▶ _Task to carry out_
In the data, find each line where the word "Total" appears and list that line.

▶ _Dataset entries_
========================================

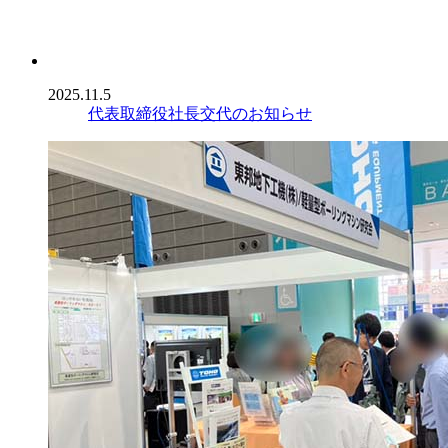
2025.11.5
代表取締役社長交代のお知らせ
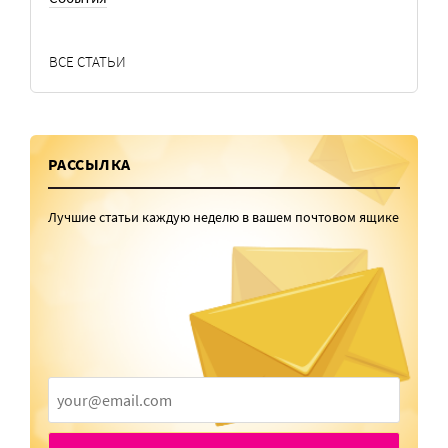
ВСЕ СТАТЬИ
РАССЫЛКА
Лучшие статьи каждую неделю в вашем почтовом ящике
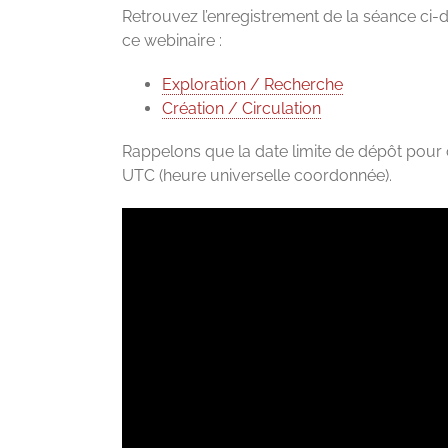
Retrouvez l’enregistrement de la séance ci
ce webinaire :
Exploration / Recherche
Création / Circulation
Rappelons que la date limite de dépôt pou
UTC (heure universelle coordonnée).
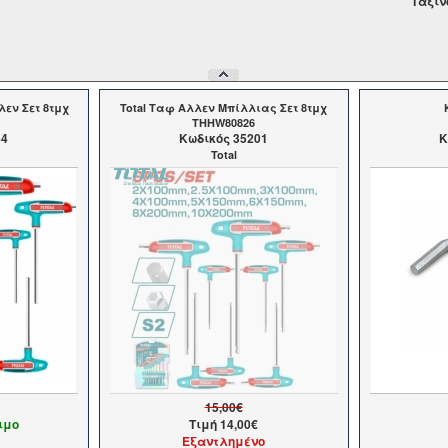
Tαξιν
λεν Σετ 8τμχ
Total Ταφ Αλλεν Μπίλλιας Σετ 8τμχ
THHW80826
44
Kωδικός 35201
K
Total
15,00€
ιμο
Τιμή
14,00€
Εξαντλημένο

========================================

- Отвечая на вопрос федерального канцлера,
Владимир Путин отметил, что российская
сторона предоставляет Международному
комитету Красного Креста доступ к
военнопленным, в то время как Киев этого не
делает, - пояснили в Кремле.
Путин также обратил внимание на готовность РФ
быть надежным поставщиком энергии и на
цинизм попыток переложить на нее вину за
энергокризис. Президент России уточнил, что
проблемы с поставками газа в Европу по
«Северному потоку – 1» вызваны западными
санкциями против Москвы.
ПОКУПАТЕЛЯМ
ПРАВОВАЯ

========================================

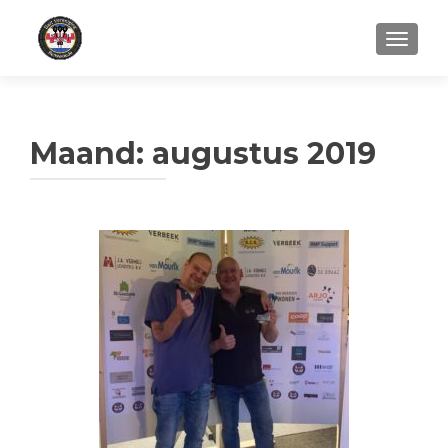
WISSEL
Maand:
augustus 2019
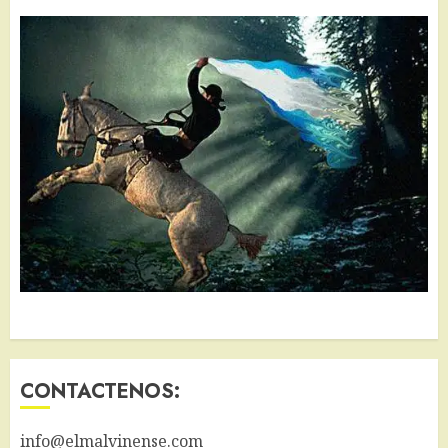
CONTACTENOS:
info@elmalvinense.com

========================================

▶ _Result below_
Total Ταφ Αλλεν Μπίλλιας Σετ 8τμχ
Total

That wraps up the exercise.